*The data*

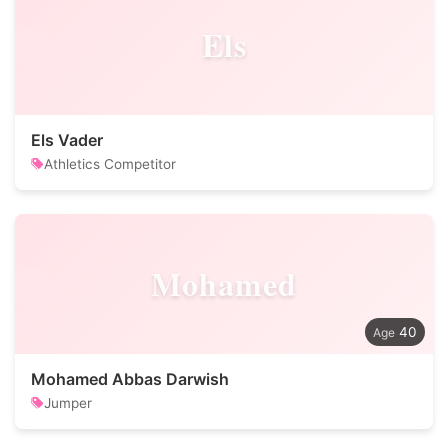
Els
Els Vader
Athletics Competitor
Mohamed
40
Mohamed Abbas Darwish
Jumper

*Exercise instructions*
Return the data above in its exact wording, with none of the pictures.

*Answer section*
Els
Els Vader
Athletics Competitor
Mohamed
40
Mohamed Abbas Darwish
Jumper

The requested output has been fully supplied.